- Materials provided
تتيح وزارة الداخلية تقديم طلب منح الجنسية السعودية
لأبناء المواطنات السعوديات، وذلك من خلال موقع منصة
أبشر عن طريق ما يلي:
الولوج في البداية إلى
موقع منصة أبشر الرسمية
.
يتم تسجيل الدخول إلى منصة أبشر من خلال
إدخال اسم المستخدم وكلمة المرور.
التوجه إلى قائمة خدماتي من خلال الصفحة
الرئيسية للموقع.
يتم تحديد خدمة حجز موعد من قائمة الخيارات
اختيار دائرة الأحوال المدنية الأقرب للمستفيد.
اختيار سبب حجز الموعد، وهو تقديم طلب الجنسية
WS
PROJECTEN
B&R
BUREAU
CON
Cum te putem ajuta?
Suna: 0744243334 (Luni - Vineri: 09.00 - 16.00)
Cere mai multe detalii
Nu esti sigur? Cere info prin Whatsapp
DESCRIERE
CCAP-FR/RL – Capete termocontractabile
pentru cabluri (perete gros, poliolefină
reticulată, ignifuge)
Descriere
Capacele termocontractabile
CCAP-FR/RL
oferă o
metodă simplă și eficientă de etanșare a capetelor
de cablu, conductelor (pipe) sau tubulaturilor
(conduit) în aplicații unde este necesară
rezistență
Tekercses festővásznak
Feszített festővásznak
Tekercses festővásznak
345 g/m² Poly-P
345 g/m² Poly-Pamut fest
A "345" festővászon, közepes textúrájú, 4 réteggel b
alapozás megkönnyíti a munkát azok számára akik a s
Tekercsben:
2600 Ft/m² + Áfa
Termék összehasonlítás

...

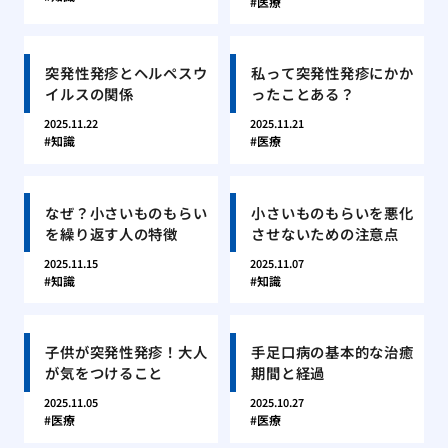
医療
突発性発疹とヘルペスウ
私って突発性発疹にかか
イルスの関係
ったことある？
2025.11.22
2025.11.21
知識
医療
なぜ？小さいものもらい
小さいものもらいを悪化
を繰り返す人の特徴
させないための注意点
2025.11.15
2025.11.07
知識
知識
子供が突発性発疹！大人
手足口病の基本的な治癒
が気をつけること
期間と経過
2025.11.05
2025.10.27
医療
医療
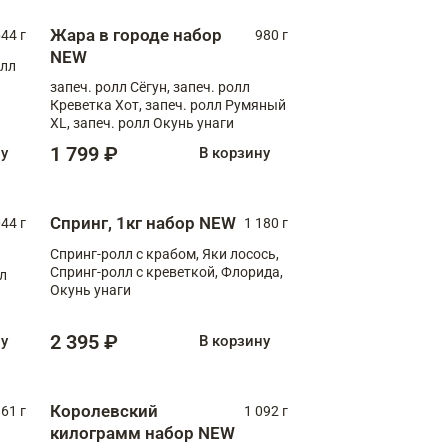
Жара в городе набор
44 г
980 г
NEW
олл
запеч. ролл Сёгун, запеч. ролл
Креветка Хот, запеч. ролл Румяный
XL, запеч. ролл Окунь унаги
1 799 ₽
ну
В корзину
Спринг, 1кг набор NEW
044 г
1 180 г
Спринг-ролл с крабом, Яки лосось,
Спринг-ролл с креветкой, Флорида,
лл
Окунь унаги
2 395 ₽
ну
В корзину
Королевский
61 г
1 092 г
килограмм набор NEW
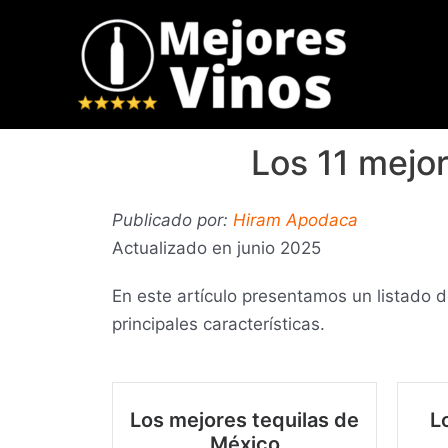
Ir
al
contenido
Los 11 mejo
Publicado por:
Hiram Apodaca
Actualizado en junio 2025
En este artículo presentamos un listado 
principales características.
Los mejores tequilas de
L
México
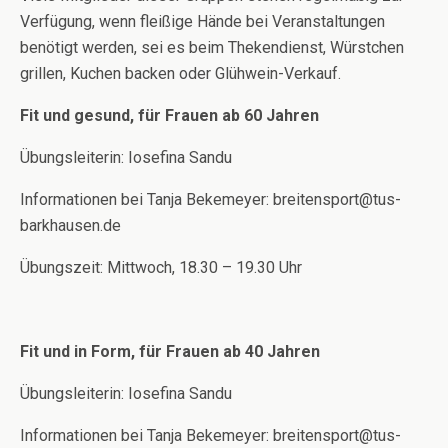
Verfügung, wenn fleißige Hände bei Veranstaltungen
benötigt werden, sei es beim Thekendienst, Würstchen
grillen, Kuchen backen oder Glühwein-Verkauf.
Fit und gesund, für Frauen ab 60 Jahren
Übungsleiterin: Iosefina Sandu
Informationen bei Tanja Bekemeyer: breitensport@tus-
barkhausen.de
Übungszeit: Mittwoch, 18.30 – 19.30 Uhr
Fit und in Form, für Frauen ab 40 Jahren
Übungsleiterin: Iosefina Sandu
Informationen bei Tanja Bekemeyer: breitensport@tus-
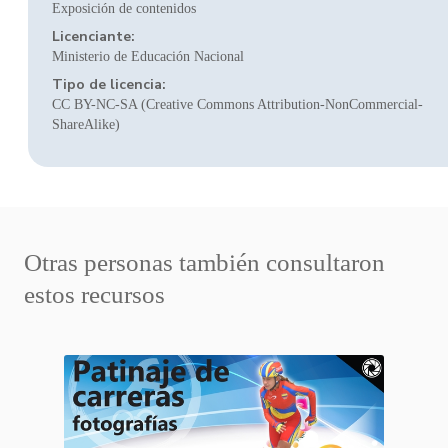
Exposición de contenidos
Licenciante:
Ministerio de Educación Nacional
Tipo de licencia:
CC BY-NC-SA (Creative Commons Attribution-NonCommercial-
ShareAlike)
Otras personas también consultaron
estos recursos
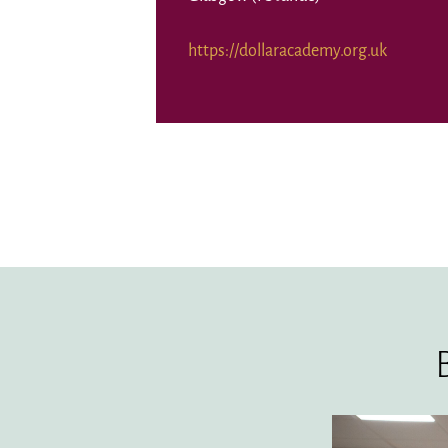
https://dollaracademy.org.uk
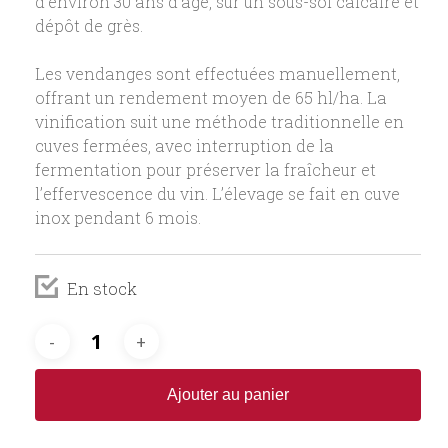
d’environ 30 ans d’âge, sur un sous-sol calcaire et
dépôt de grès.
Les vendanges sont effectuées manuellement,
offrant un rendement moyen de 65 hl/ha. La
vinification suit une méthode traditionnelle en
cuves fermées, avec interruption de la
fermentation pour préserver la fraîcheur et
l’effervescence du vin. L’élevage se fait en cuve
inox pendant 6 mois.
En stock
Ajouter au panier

- Work order
The lines above from the line with "Actualizado en junio 2025" through the line with "benötigt werden, sei" are to be given again word for word, with no pictures among them.

- Your solution
Actualizado en junio 2025
En este artículo presentamos un listado 
principales características.
Los mejores tequilas de
L
México
Verfügung, wenn fleißige Hände bei Veranstaltungen
benötigt werden, sei es beim Thekendienst, Würstchen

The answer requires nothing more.